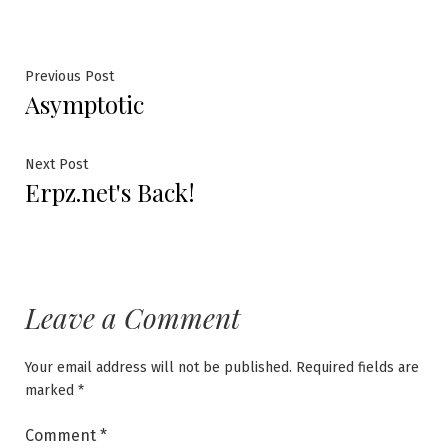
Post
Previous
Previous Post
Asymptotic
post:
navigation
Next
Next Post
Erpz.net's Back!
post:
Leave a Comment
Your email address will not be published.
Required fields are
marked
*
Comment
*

....

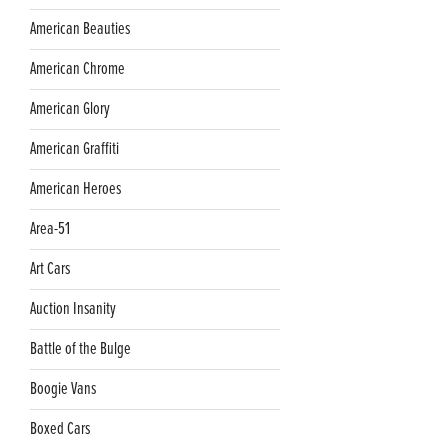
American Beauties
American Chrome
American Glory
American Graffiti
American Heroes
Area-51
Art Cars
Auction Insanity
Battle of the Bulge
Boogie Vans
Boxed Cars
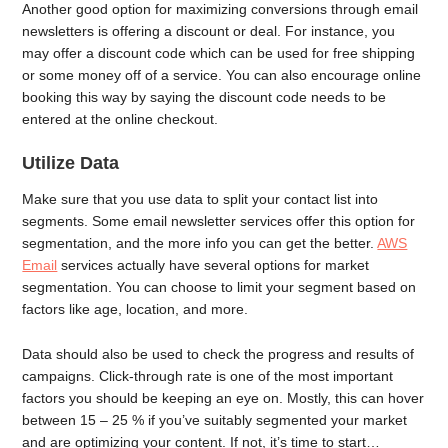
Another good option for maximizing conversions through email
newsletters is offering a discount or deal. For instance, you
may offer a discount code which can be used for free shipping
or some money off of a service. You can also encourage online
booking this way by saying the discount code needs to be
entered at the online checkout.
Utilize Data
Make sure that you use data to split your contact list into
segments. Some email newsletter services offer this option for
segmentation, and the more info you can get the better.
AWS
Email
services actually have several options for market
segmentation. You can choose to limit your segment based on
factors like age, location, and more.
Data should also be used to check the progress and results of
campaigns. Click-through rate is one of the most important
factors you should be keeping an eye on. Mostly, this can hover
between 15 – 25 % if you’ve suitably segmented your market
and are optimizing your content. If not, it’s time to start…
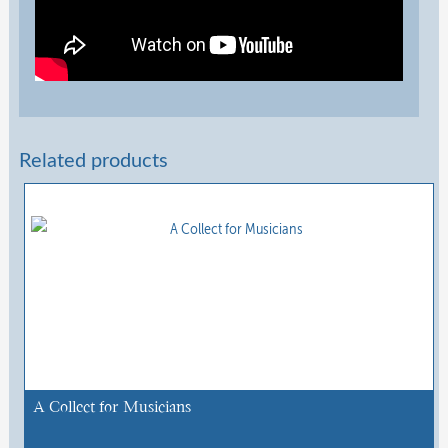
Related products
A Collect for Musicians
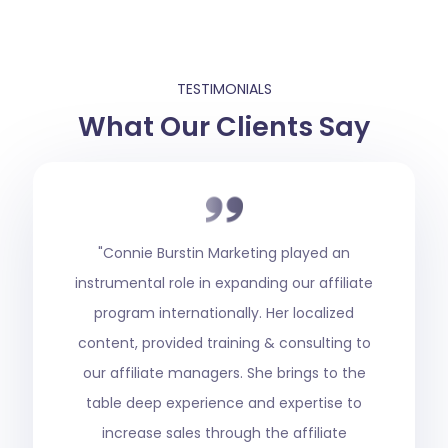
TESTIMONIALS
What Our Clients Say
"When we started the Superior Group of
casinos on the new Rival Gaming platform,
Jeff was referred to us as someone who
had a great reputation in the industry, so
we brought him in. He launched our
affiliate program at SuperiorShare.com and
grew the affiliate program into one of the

....

**Prompt**
Could you report how many lines in the data above include the word "code"? Give the number and nothing more.

**Solution to this exercise**
2